Double check and compare
anova(model.3, model.4)
Data: schoolsmoke.2
Models:
model.3: thk ~ cc.factor + prethk_cent + gprethk_cent + (1 | school)
model.4: thk ~ cc.factor + prethk_cent + gprethk_cent + prethk_cent:gprethk_cent +
model.4: (1 | school)
npar AIC BIC logLik deviance Chisq Df Pr(>Chisq)
model.3 6 4712.6 4744.9 -2350.3 4700.6
model.4 7 4702.9 4740.5 -2344.4 4688.9 11.764 1 0.000604 ***
---
Signif. codes: 0 ‘***’ 0.001 ‘**’ 0.01 ‘*’ 0.05 ‘.’ 0.1 ‘ ’ 1
With the interaction effect the model has a better fit which can be seen from the decrease in the AIC and the difference between models is significant.
interplot::interplot(model.4, var1 = "prethk_cent", var2 = "gprethk_cent")
This is asking how does the slope of individual previous knowledge change according to the schoolwide previous knowledge.
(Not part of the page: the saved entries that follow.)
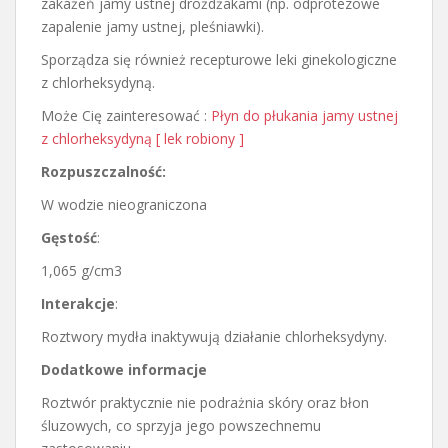
zakażeń jamy ustnej drożdżakami (np. odprotezowe
zapalenie jamy ustnej, pleśniawki).
Sporządza się również recepturowe leki ginekologiczne
z chlorheksydyną.
Może Cię zainteresować :
Płyn do płukania jamy ustnej
z chlorheksydyną [ lek robiony ]
Rozpuszczalność:
W wodzie nieograniczona
Gęstość
:
1,065 g/cm3
Interakcje
:
Roztwory mydła inaktywują działanie chlorheksydyny.
Dodatkowe informacje
Roztwór praktycznie nie podrażnia skóry oraz błon
śluzowych, co sprzyja jego powszechnemu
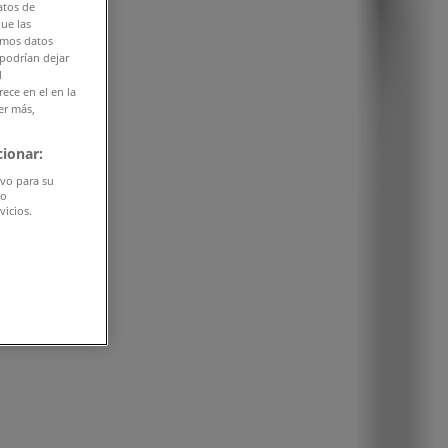
atos de
que las
amos datos
 podrían dejar
l
ece en el en la
er más,
ionar:
ivo para su
do
vicios.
In my model the moderating variable is the group level variable, because I want to consider how the context influences the individual. From this plot we can see that the schoolwide previous knowledge affects the slope of individual’s previous knowledge. When schoolwide previous knowledge is lowest an individual’s previous knowledge has a very small impact on tobacco knowledge. When schoolwide knowledge is highest an individual’s previous knowledge has a larger impact on tobacco knowledge.